--- START ---

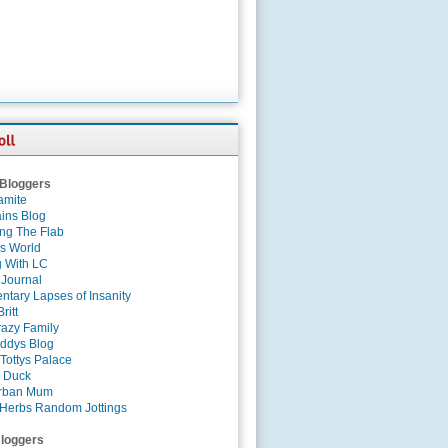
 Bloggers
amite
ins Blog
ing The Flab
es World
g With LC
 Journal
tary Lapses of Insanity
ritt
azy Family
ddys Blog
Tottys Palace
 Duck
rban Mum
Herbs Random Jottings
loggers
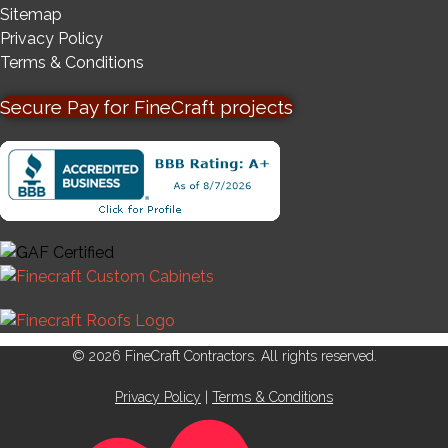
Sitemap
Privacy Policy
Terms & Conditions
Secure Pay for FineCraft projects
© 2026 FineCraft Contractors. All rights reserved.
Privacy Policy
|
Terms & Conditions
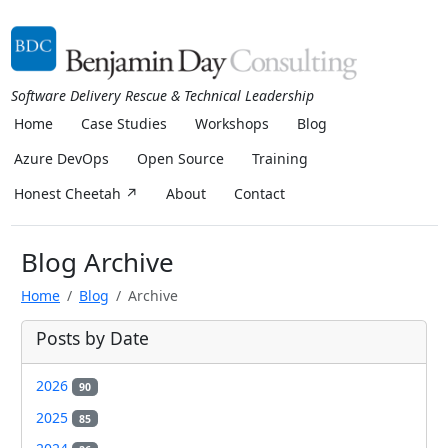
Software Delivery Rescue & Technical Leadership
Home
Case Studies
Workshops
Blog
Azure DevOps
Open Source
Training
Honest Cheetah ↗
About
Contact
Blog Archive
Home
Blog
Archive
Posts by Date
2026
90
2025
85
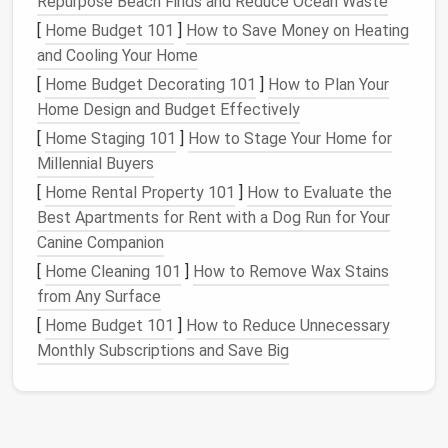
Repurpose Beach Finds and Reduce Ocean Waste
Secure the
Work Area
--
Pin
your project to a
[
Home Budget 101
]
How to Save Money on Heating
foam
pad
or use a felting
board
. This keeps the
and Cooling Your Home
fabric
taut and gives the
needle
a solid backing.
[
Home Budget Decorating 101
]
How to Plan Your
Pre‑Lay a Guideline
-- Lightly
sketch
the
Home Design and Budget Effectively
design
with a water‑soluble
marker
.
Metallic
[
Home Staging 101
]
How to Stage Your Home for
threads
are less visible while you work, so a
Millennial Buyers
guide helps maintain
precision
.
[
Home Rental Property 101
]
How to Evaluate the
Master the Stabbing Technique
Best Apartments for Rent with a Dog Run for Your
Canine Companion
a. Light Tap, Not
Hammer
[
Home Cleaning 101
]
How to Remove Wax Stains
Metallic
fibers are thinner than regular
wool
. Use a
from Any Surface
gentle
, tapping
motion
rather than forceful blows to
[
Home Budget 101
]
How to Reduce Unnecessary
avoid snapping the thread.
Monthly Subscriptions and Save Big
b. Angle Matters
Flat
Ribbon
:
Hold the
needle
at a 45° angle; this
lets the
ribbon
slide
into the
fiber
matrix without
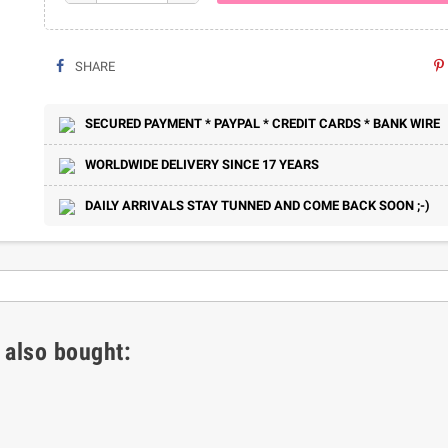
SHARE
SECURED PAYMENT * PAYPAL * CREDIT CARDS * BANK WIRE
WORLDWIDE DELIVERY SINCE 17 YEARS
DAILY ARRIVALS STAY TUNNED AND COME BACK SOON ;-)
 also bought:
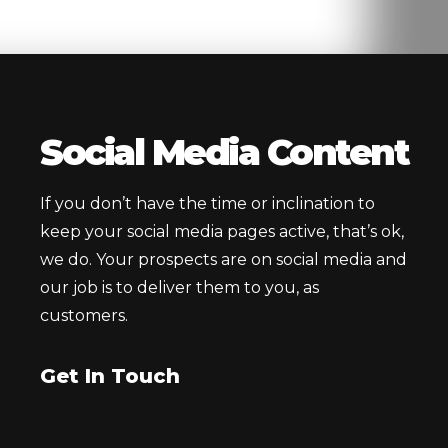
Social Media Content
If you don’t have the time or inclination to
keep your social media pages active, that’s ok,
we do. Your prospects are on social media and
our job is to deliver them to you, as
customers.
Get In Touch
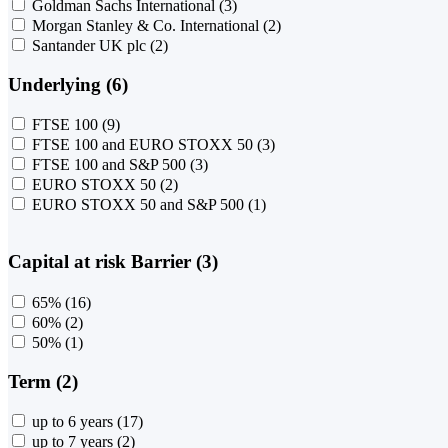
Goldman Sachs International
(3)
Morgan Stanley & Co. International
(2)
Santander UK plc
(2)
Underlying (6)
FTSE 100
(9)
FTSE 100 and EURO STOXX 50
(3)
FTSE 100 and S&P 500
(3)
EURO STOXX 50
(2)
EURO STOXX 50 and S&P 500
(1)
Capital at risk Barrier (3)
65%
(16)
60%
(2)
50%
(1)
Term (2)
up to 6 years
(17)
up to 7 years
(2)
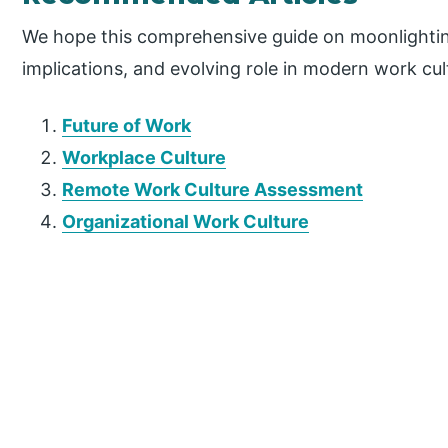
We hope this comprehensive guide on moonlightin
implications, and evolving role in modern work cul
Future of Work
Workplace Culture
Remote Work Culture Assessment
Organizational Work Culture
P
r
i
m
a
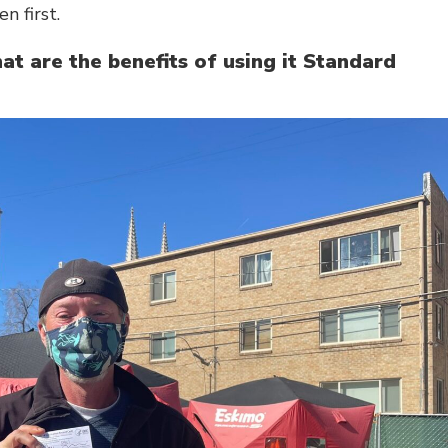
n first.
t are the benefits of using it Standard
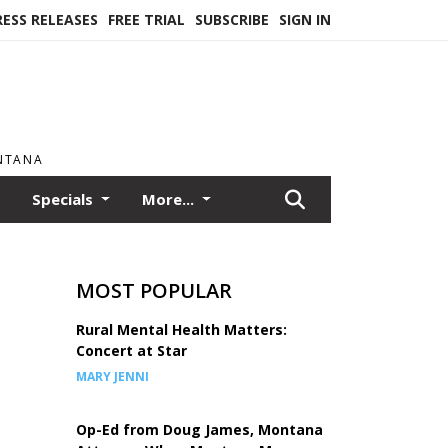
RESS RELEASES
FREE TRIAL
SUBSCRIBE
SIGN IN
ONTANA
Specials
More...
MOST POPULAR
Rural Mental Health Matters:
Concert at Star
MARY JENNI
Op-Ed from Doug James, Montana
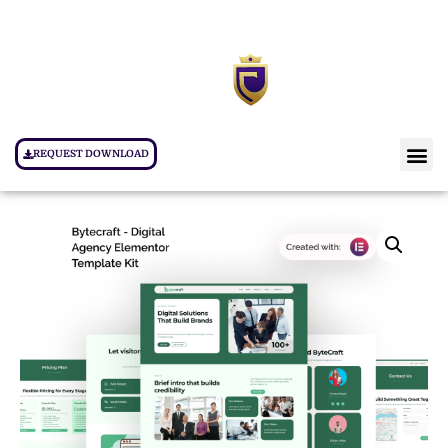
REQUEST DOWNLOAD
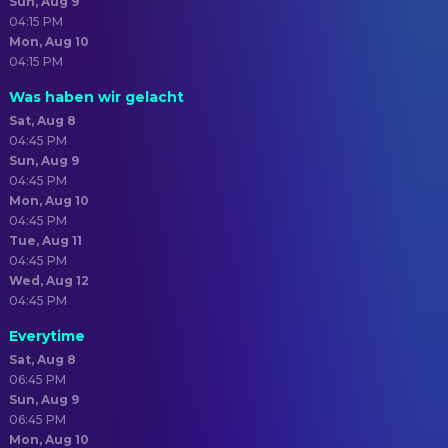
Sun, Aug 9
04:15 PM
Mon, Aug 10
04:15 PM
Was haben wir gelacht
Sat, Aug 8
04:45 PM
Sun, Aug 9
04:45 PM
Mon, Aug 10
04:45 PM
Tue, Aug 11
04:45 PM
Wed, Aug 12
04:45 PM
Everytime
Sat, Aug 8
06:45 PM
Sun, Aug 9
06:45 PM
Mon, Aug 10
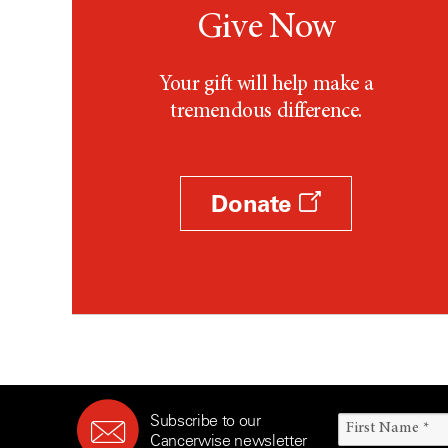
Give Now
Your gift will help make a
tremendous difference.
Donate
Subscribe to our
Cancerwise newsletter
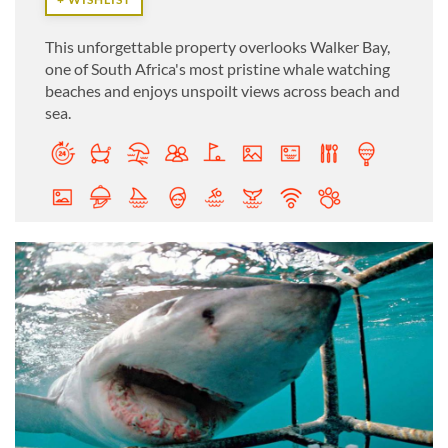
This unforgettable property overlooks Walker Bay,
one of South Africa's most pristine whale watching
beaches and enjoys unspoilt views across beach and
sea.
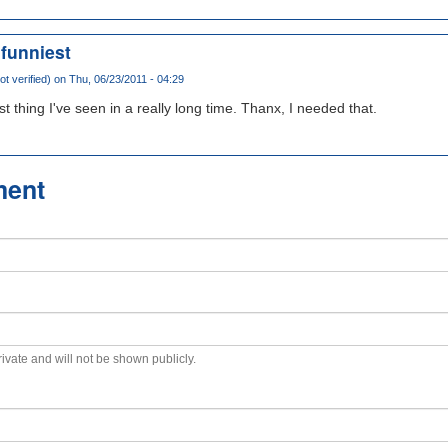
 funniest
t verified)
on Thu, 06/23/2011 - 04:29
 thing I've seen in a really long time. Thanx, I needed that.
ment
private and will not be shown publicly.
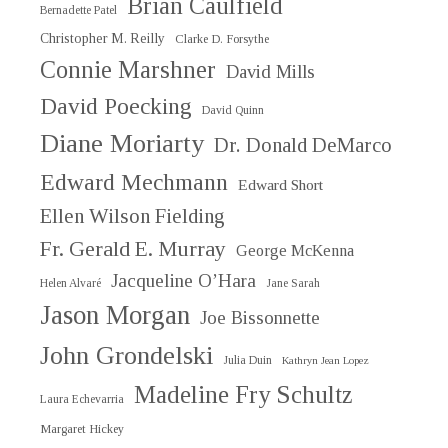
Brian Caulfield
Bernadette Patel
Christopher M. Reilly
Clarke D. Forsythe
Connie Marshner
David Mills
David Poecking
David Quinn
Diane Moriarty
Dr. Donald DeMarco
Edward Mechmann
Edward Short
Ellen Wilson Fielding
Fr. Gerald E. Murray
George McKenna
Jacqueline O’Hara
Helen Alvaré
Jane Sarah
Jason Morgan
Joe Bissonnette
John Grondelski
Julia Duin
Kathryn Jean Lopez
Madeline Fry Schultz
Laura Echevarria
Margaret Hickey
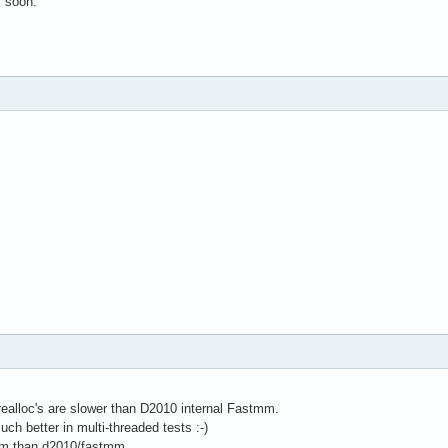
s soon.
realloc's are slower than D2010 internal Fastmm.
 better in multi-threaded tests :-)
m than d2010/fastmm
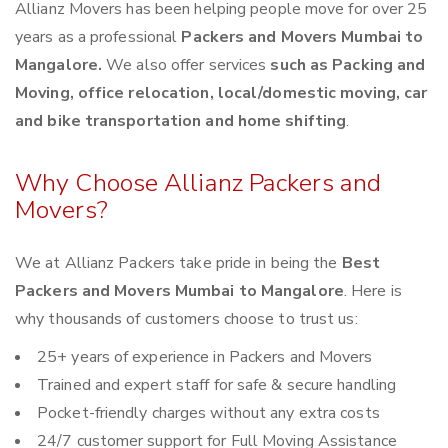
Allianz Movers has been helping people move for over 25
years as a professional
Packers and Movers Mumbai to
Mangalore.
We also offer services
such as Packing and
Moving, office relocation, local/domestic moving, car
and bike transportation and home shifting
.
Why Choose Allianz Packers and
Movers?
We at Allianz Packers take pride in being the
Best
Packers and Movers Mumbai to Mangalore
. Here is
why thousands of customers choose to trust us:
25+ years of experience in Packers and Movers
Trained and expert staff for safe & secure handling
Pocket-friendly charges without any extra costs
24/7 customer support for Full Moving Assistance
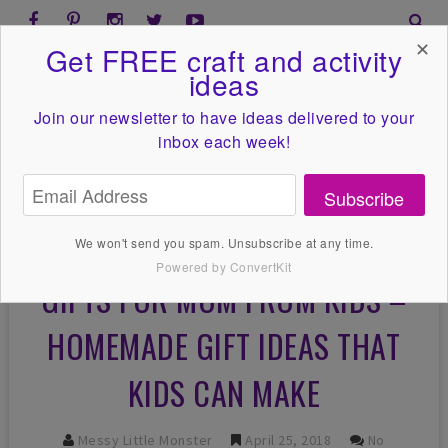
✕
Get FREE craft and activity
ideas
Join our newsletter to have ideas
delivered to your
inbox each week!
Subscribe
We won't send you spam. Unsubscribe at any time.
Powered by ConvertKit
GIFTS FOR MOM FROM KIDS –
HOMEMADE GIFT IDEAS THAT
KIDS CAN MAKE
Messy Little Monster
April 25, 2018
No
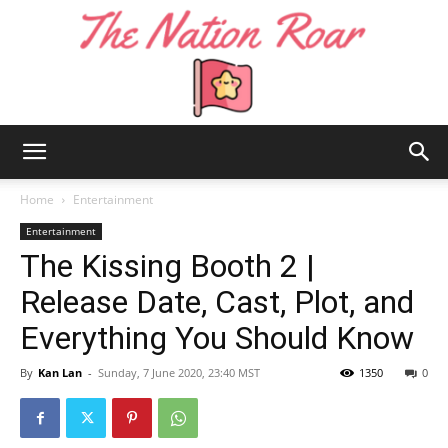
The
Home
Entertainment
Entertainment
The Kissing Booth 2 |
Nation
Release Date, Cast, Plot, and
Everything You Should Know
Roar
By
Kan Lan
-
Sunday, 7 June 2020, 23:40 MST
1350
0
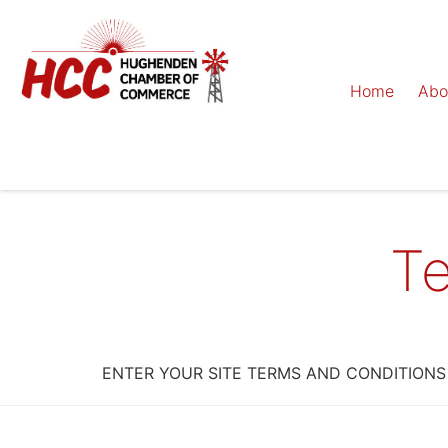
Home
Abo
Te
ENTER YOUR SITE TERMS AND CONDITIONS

--- END ---

Goal of the exercise:
Restate every record exactly, please; do not copy the pictures.

Task solution:
 Bloggers
amite
ins Blog
ing The Flab
es World
g With LC
 Journal
tary Lapses of Insanity
ritt
azy Family
ddys Blog
Tottys Palace
 Duck
rban Mum
Herbs Random Jottings
loggers
Sitemap
Privacy Policy
Terms & Conditions
Secure Pay for FineCraft projects
© 2026 FineCraft Contractors. All rights reserved.
Privacy Policy
|
Terms & Conditions
Software Delivery Rescue & Technical Leadership
Home
Case Studies
Workshops
Blog
Azure DevOps
Open Source
Training
Honest Cheetah ↗
About
Contact
Blog Archive
Home
Blog
Archive
Posts by Date
2026
90
2025
85
Repurpose Beach Finds and Reduce Ocean Waste
Secure the
Work Area
--
Pin
your project to a
[
Home Budget 101
]
How to Save Money on Heating
foam
pad
or use a felting
board
. This keeps the
and Cooling Your Home
fabric
taut and gives the
needle
a solid backing.
[
Home Budget Decorating 101
]
How to Plan Your
Pre‑Lay a Guideline
-- Lightly
sketch
the
Home Design and Budget Effectively
design
with a water‑soluble
marker
.
Metallic
[
Home Staging 101
]
How to Stage Your Home for
threads
are less visible while you work, so a
Millennial Buyers
guide helps maintain
precision
.
[
Home Rental Property 101
]
How to Evaluate the
Master the Stabbing Technique
Best Apartments for Rent with a Dog Run for Your
Canine Companion
a. Light Tap, Not
Hammer
[
Home Cleaning 101
]
How to Remove Wax Stains
Metallic
fibers are thinner than regular
wool
. Use a
from Any Surface
gentle
, tapping
motion
rather than forceful blows to
[
Home Budget 101
]
How to Reduce Unnecessary
avoid snapping the thread.
Monthly Subscriptions and Save Big
b. Angle Matters
Flat
Ribbon
:
Hold the
needle
at a 45° angle; this
lets the
ribbon
slide
into the
fiber
matrix without
SHARE
SECURED PAYMENT * PAYPAL * CREDIT CARDS * BANK WIRE
WORLDWIDE DELIVERY SINCE 17 YEARS
DAILY ARRIVALS STAY TUNNED AND COME BACK SOON ;-)
 also bought:
Social Media Content
If you don’t have the time or inclination to
keep your social media pages active, that’s ok,
we do. Your prospects are on social media and
our job is to deliver them to you, as
customers.
Get In Touch
Goldman Sachs International
(3)
Morgan Stanley & Co. International
(2)
Santander UK plc
(2)
Underlying (6)
FTSE 100
(9)
FTSE 100 and EURO STOXX 50
(3)
FTSE 100 and S&P 500
(3)
EURO STOXX 50
(2)
EURO STOXX 50 and S&P 500
(1)
Capital at risk Barrier (3)
65%
(16)
60%
(2)
50%
(1)
Term (2)
up to 6 years
(17)
up to 7 years
(2)
We hope this comprehensive guide on moonlightin
implications, and evolving role in modern work cul
Future of Work
Workplace Culture
Remote Work Culture Assessment
Organizational Work Culture
P
r
i
m
a
n first.
t are the benefits of using it Standard
RESS RELEASES
FREE TRIAL
SUBSCRIBE
SIGN IN
ONTANA
Specials
More...
MOST POPULAR
Rural Mental Health Matters:
Concert at Star
MARY JENNI
Op-Ed from Doug James, Montana
REQUEST DOWNLOAD
Sun, Aug 9
04:15 PM
Mon, Aug 10
04:15 PM
Was haben wir gelacht
Sat, Aug 8
04:45 PM
Sun, Aug 9
04:45 PM
Mon, Aug 10
04:45 PM
Tue, Aug 11
04:45 PM
Wed, Aug 12
04:45 PM
Everytime
Sat, Aug 8
06:45 PM
Sun, Aug 9
06:45 PM
Mon, Aug 10
Give Now
Your gift will help make a
tremendous difference.
Donate
Subscribe to our
Cancerwise newsletter
This unforgettable property overlooks Walker Bay,
one of South Africa's most pristine whale watching
beaches and enjoys unspoilt views across beach and
sea.
 funniest
t verified)
on Thu, 06/23/2011 - 04:29
 thing I've seen in a really long time. Thanx, I needed that.
ment
private and will not be shown publicly.
Brian Caulfield
Bernadette Patel
Christopher M. Reilly
Clarke D. Forsythe
Connie Marshner
David Mills
David Poecking
David Quinn
Diane Moriarty
Dr. Donald DeMarco
Edward Mechmann
Edward Short
Ellen Wilson Fielding
Fr. Gerald E. Murray
George McKenna
Jacqueline O’Hara
Helen Alvaré
Jane Sarah
Jason Morgan
Joe Bissonnette
John Grondelski
Julia Duin
Kathryn Jean Lopez
Madeline Fry Schultz
Laura Echevarria
Margaret Hickey
s soon.
realloc's are slower than D2010 internal Fastmm.
 better in multi-threaded tests :-)
m than d2010/fastmm
Allianz Movers has been helping people move for over 25
years as a professional
Packers and Movers Mumbai to
Mangalore.
We also offer services
such as Packing and
Moving, office relocation, local/domestic moving, car
and bike transportation and home shifting
.
Why Choose Allianz Packers and
Movers?
We at Allianz Packers take pride in being the
Best
Packers and Movers Mumbai to Mangalore
. Here is
why thousands of customers choose to trust us:
25+ years of experience in Packers and Movers
Trained and expert staff for safe & secure handling
Pocket-friendly charges without any extra costs
24/7 customer support for Full Moving Assistance
✕
Get FREE craft and activity
ideas
Join our newsletter to have ideas
delivered to your
inbox each week!
Subscribe
We won't send you spam. Unsubscribe at any time.
Powered by ConvertKit
GIFTS FOR MOM FROM KIDS –
HOMEMADE GIFT IDEAS THAT
KIDS CAN MAKE
Messy Little Monster
April 25, 2018
No
The
Home
Entertainment
Entertainment
The Kissing Booth 2 |
Nation
Release Date, Cast, Plot, and
Everything You Should Know
Roar
By
Kan Lan
-
Sunday, 7 June 2020, 23:40 MST
1350
0
Home
Abo
Te
ENTER YOUR SITE TERMS AND CONDITIONS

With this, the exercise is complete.